55 Things Everyone Thinks About While Shopping At Woolworths

    Avocados are how much?!

    1. Time to do my weekly shop!

    2. I've even prepared a list so I don't buy any useless shit.

    3. Yes, good, I am an adult.

    4. Why is my trolley so sticky? And why are the wheels always so wonky?

    5. Someone left their old shopping list in MY trolley.

    6. Rude.

    7. Right, repeat after me: I will not buy unhealthy crap.

    8. Yup, I'm going to be healthy this week.

    9. 100% healthy. Nothing but kale and quinoa.

    10. How do you even pronounce quinoa?

    11. YAAASS CADBURY EGGS ARE ON SALE.

    12. Oh wait, they're from Easter.

    13. And they've expired.

    14.*Puts in trolley anyway*

    15. First item on my list: Grapes.

    16. Wait, why do they have so many signs warning customers about loose grapes?

    17. Has someone actually died from slipping on a grape?

    18. Ew these grapes are sort of expensive.

    19. I'll buy apples instead. They're also round. And green.

    20. Jeez I'm healthy.

    21. You might as well call me Michelle Bridges.

    22. I wonder what she buys on her weekly shop?

    23. She probably pays someone to go get it all for her.

    24. I wish I had abs.

    25. OH, OREOS.

    26. I'm pretty sure they're vegan, so they must be healthy.

    27. Tim Tams are 100% better though.

    28. Ugh, I'm bored.

    29. FOOD SHOPPING IS BORING.

    30. Does that lady have a dog in her trolley?

    31. FFS Australia.

    32. Oh, barbecue chickens are on sale!

    33. Maybe I should buy two because they're on special.

    34. But what am I going to do with two whole chickens?

    35. I don't even know if I really like chicken.

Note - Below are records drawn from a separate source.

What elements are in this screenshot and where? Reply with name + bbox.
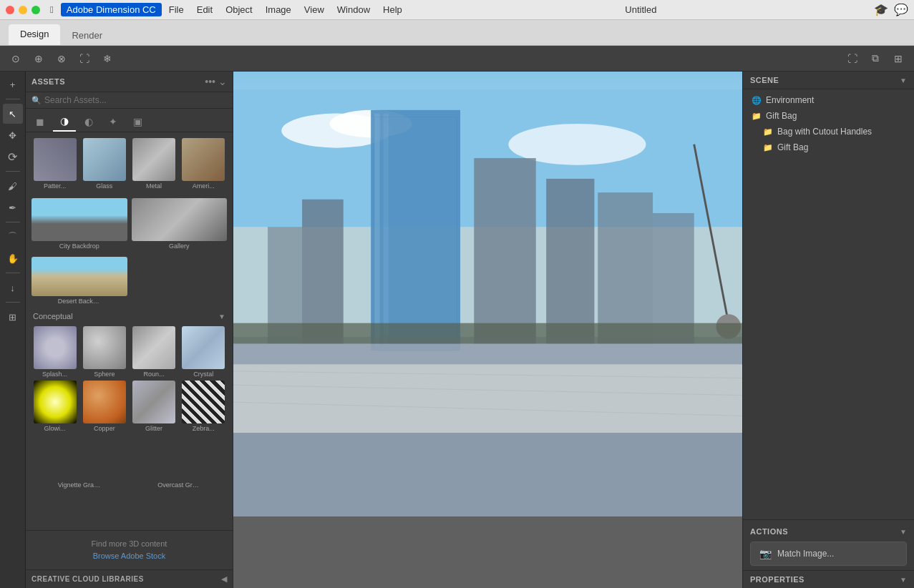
transform-tool[interactable]: ✥ xyxy=(3,125,23,145)
scene-item-environment[interactable]: 🌐 Environment xyxy=(743,92,914,108)
menu-app-name[interactable]: Adobe Dimension CC xyxy=(61,3,162,16)
list-item[interactable]: Ameri... xyxy=(180,138,227,190)
canvas-area[interactable] xyxy=(233,72,742,588)
menu-image[interactable]: Image xyxy=(260,3,297,16)
fullscreen-icon[interactable]: ⛶ xyxy=(842,49,862,69)
minimize-button[interactable] xyxy=(19,6,27,14)
footer-text: Find more 3D content xyxy=(31,539,227,548)
asset-thumb-round xyxy=(132,326,175,369)
scene-item-gift-bag-2[interactable]: 📁 Gift Bag xyxy=(743,139,914,155)
folder-icon: 📁 xyxy=(763,143,773,152)
select-surface-icon[interactable]: ⊕ xyxy=(29,49,49,69)
select-object-icon[interactable]: ⊙ xyxy=(6,49,26,69)
properties-title: PROPERTIES xyxy=(750,575,804,584)
cat-materials[interactable]: ◑ xyxy=(53,112,76,132)
svg-rect-12 xyxy=(302,200,344,344)
grid-icon[interactable]: ⊞ xyxy=(888,49,908,69)
menu-help[interactable]: Help xyxy=(377,3,408,16)
scene-tree: 🌐 Environment 📁 Gift Bag 📁 Bag with Cuto… xyxy=(743,89,914,519)
viewport-icon[interactable]: ⧉ xyxy=(865,49,885,69)
list-item[interactable]: Studio 80 S Horro... xyxy=(31,494,127,530)
category-tabs: ◼ ◑ ◐ ✦ ▣ xyxy=(26,109,233,132)
menu-view[interactable]: View xyxy=(298,3,330,16)
browse-stock-link[interactable]: Browse Adobe Stock xyxy=(93,552,166,560)
cat-lights[interactable]: ◐ xyxy=(77,112,100,132)
asset-thumb-glowing xyxy=(34,381,77,423)
list-item[interactable]: Overcast Gradient xyxy=(132,441,228,489)
assets-more-icon[interactable]: ••• xyxy=(205,76,215,87)
asset-thumb-city xyxy=(31,198,127,241)
actions-title: ACTIONS xyxy=(750,527,788,536)
materials-grid: Patter... Glass Metal Ameri... xyxy=(31,138,227,190)
search-input[interactable] xyxy=(44,95,227,105)
properties-section: PROPERTIES ▼ xyxy=(743,570,914,588)
eyedropper-tool[interactable]: ✒ xyxy=(3,197,23,217)
cat-environment[interactable]: ✦ xyxy=(102,112,125,132)
list-item[interactable]: Sphere xyxy=(81,326,127,378)
match-image-button[interactable]: 📷 Match Image... xyxy=(750,542,907,566)
asset-thumb-glitter xyxy=(132,381,175,423)
canvas-bottom xyxy=(233,516,742,588)
toolbar: ⊙ ⊕ ⊗ ⛶ ❄ ⛶ ⧉ ⊞ xyxy=(0,46,914,72)
list-item[interactable]: Glass xyxy=(81,138,127,190)
select-tool[interactable]: ↖ xyxy=(3,104,23,124)
asset-label: Crystal xyxy=(193,371,213,378)
conceptual-collapse-icon[interactable]: ▼ xyxy=(218,313,225,320)
properties-collapse-icon[interactable]: ▼ xyxy=(900,576,907,584)
search-bar: 🔍 xyxy=(26,92,233,109)
assets-actions: ••• ⌄ xyxy=(205,76,227,87)
add-tool[interactable]: + xyxy=(3,74,23,94)
orbit-tool[interactable]: ⟳ xyxy=(3,147,23,167)
deselect-icon[interactable]: ⊗ xyxy=(52,49,72,69)
path-tool[interactable]: ⌒ xyxy=(3,227,23,247)
list-item[interactable]: Vignette Gradient xyxy=(31,441,127,489)
cat-images[interactable]: ▣ xyxy=(126,112,149,132)
menu-apple[interactable]:  xyxy=(44,3,59,16)
scene-item-gift-bag-1[interactable]: 📁 Gift Bag xyxy=(743,108,914,124)
list-item[interactable]: Metal xyxy=(131,138,178,190)
cat-shapes[interactable]: ◼ xyxy=(29,112,52,132)
list-item[interactable]: Glitter xyxy=(131,381,178,432)
close-button[interactable] xyxy=(6,6,14,14)
menu-edit[interactable]: Edit xyxy=(191,3,218,16)
list-item[interactable]: Roun... xyxy=(131,326,178,378)
asset-label: Overcast Gradient xyxy=(157,481,200,489)
list-item[interactable]: Glowi... xyxy=(31,381,78,432)
paint-tool[interactable]: 🖌 xyxy=(3,176,23,196)
maximize-button[interactable] xyxy=(31,6,40,14)
asset-label: Roun... xyxy=(144,371,165,378)
list-item[interactable]: City Backdrop xyxy=(31,198,127,250)
list-item[interactable]: Patter... xyxy=(31,138,78,190)
tab-design[interactable]: Design xyxy=(9,24,60,45)
list-item[interactable]: Gallery xyxy=(132,198,228,250)
menu-window[interactable]: Window xyxy=(331,3,376,16)
cc-libraries-collapse[interactable]: ◀ xyxy=(221,574,227,584)
learn-icon[interactable]: 🎓 xyxy=(874,3,888,16)
list-item[interactable]: Studio Softboxes ... xyxy=(132,494,228,530)
list-item[interactable]: Crystal xyxy=(180,326,227,378)
chat-icon[interactable]: 💬 xyxy=(894,3,908,16)
menu-object[interactable]: Object xyxy=(220,3,258,16)
scene-collapse-icon[interactable]: ▼ xyxy=(900,77,907,84)
toolbar-right: ⛶ ⧉ ⊞ xyxy=(842,49,908,69)
conceptual-title: Conceptual xyxy=(33,312,73,320)
list-item[interactable]: Desert Backdrop xyxy=(31,257,127,305)
assets-expand-icon[interactable]: ⌄ xyxy=(218,76,227,87)
list-item[interactable]: Splash... xyxy=(31,326,78,378)
scene-item-label: Environment xyxy=(766,95,814,105)
scene-item-label: Gift Bag xyxy=(766,111,797,121)
list-item[interactable]: Zebra... xyxy=(180,381,227,432)
scene-header: SCENE ▼ xyxy=(743,72,914,89)
actions-collapse-icon[interactable]: ▼ xyxy=(900,528,907,536)
asset-label: Ameri... xyxy=(193,182,215,190)
asset-label: Sphere xyxy=(94,371,115,378)
scene-item-bag-cutout[interactable]: 📁 Bag with Cutout Handles xyxy=(743,124,914,139)
magic-icon[interactable]: ❄ xyxy=(97,49,117,69)
list-item[interactable]: Copper xyxy=(81,381,127,432)
zoom-down-tool[interactable]: ↓ xyxy=(3,278,23,298)
tab-render[interactable]: Render xyxy=(60,26,114,45)
frame-icon[interactable]: ⛶ xyxy=(74,49,94,69)
hand-tool[interactable]: ✋ xyxy=(3,248,23,268)
menu-file[interactable]: File xyxy=(163,3,190,16)
layers-tool[interactable]: ⊞ xyxy=(3,307,23,327)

    36. Is this chicken even healthy?

    37. I'm pretty sure it's cooked in oil.

    38. Like, A LOT of oil.

    39. OK, I'll get three chickens.

    40. Ew, I know that person.

    41. Please don't come over here.

    42. They're coming over here.

    43. Oh, yes, hello!

    44. I feel like they're judging everything in my trolley.

    45. Well I have apples and three chickens so judge me all you want, bitch.

    46. I bet they're jealous that I'm so healthy.

    47. Stop looking at my Oreos and expired Easter chocolate.

    48. OK, it's avocado time.

    49. AVOCADOS ARE HOW MUCH?!

    50. I'm not bloody paying that.

    51. Maybe I should put them through as apples in self-serve?

    52. No, that's super dodgy, don't do that.

    53. But they're so expensive.

    54. Seriously, I could literally go buy a Happy Meal for the price of just one avocado.

    55. Ugh, whatever, I'm putting all this shit back and buying two-minute noodles instead.